Par Mamadou Sèye
Il est des instants où l’histoire se contracte, où le présent s’épaissit jusqu’à devenir destin. La prestation d’Ousmane Sonko fut de ceux-là. Ce n’était pas un discours : c’était une dialectique vivante, un moment où la contradiction entre un peuple en quête de dignité et une opposition en perte de repères s’est tranchée dans la clameur des foules. Larmes, cris, ferveur : la politique a retrouvé son essence, celle de l’émotion partagée et de la pensée incarnée.
Sonko a d’abord replacé l’action publique sur son axe central : « Le plan de redressement social est notre priorité, car aucun progrès n’a de sens si les plus fragiles restent au bord du chemin ». Ici, le matérialisme historique rejoint le matérialisme social.
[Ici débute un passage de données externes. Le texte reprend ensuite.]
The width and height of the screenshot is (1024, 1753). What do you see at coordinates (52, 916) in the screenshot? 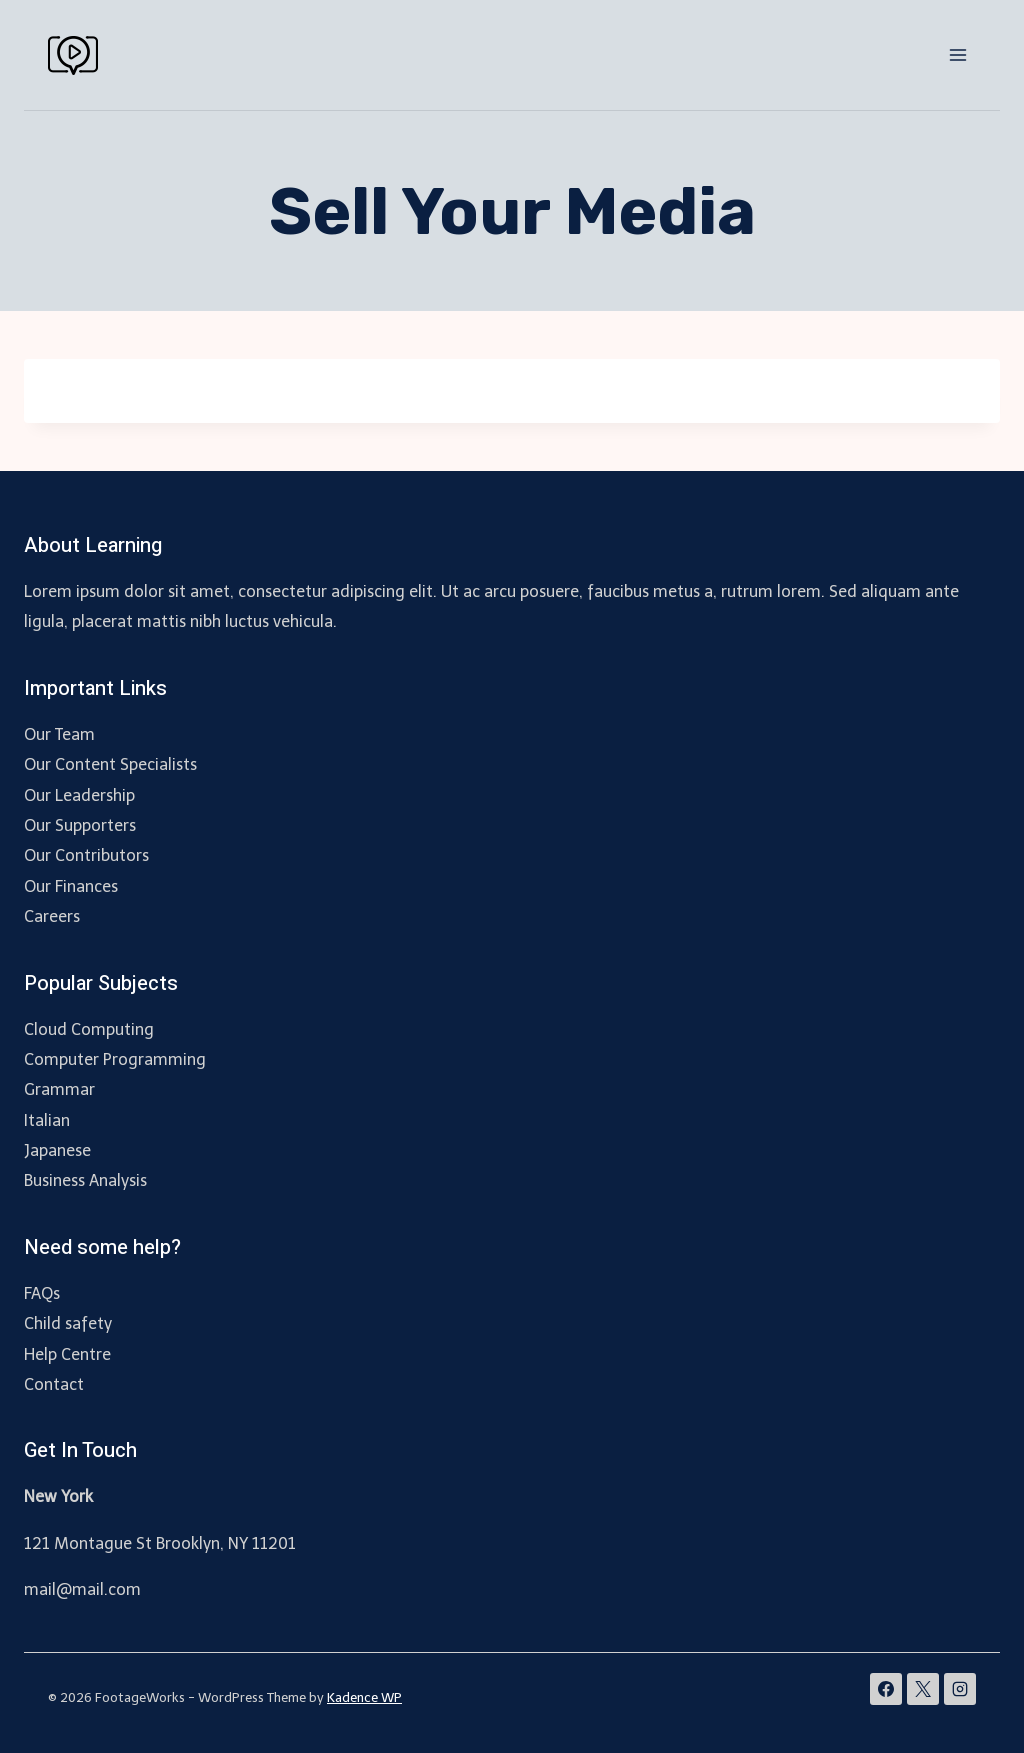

On ne bâtit pas une Nation sur les cendres de ses pauvres. On ne proclame pas la grandeur nationale en abandonnant les masses. Cette phrase, d’une limpidité implacable, a frappé les esprits comme un rappel à l’ordre moral et politique.
Puis il a élevé le débat au-dessus des marécages où s’enlisent ses adversaires : « Parlons économie, sciences, développement. Tout le reste n’est que distraction ». Là, c’est la critique maoïste du subjectivisme qui résonne. Refuser les bavardages creux, c’est refuser de perdre le temps du peuple. La vérité n’est pas dans les querelles, mais dans la pratique, dans la production, dans le travail concret qui transforme la société.
Sur la dette, Sonko a montré qu’il ne s’enferme pas dans les slogans mais assume la complexité dialectique : « Des efforts seront faits pour un remboursement de la dette sur fonds propres d’au moins 90%. Et à ce moment, tant mieux si le FMI et la Banque mondiale nous viennent en aide ». Autrement dit, compter d’abord sur ses propres forces, puis dialoguer avec l’extérieur sans complexe ni soumission. C’est la traduction contemporaine de ce que Mao appelait l’indépendance et l’autonomie : tenir debout d’abord, puis négocier de pied ferme.
La justice, elle aussi, fut évoquée sans détour : « La reddition des comptes est nécessaire. Aucune orientation ne sera donnée pour tel ou tel dossier, mais l’Etat prendra ses responsabilités quand il le faudra ». On retrouve ici la dialectique de la rigueur et de la mesure. Ni chasse aux sorcières, ni impunité : une justice qui ne se dévoie pas dans l’arbitraire mais qui refuse l’oubli. Une ligne de crête qui renvoie dos à dos le laxisme et la vengeance.
Et puis, Sonko a tendu la main à la diaspora, qu’il a élevée au rang de force stratégique : « La contribution de la diaspora est attendue à travers des diaspora bonds ou d’autres types d’investissements ». Là encore, la dialectique opère : transformer l’absence en présence, le départ en retour, l’exil en capital. Faire de la dispersion du peuple une force productive et un ciment national.
Mais le coup de grâce fut porté à ceux qui spéculent sur une fracture au sommet : « Leur souhait, c’est de voir surgir une brouille entre le Président et moi. Ils rêvent, parce que cela n’arrivera jamais ». La salle explosa, les larmes coulèrent. Car cette phrase ne disait pas seulement la loyauté d’un homme à un autre, elle proclamait l’unité du pouvoir politique comme rempart contre toutes les manœuvres.
Ce moment fut dialectique au sens fort : l’unité et la contradiction, la raison et l’émotion, l’économie et la justice, l’intérieur et la diaspora, tout fut tenu ensemble. Voilà pourquoi tant de Sénégalais ont pleuré : ils ont senti que l’histoire, pour une fois, ne se jouait pas ailleurs, mais ici, sous leurs yeux.
Et face à cela, l’opposition est apparue telle qu’elle est : une survivance, un résidu, une élite épuisée qui n’a plus que l’illusion du verbe. La dialectique est cruelle : quand une force montante rencontre une force déclinante, l’issue est connue d’avance. Avec un tel spectacle, l’opposition n’a pas seulement fort à faire : elle est condamnée à se réinventer ou à disparaître.
Car avant-hier, ce n’était pas Sonko seul qui parlait. C’était le peuple, moteur de l’histoire, qui trouvait enfin dans une voix la traduction de ses souffrances, de ses rêves et de ses colères. Et comme l’enseignait Mao, quand le peuple se lève, aucune force ne peut l’arrêter.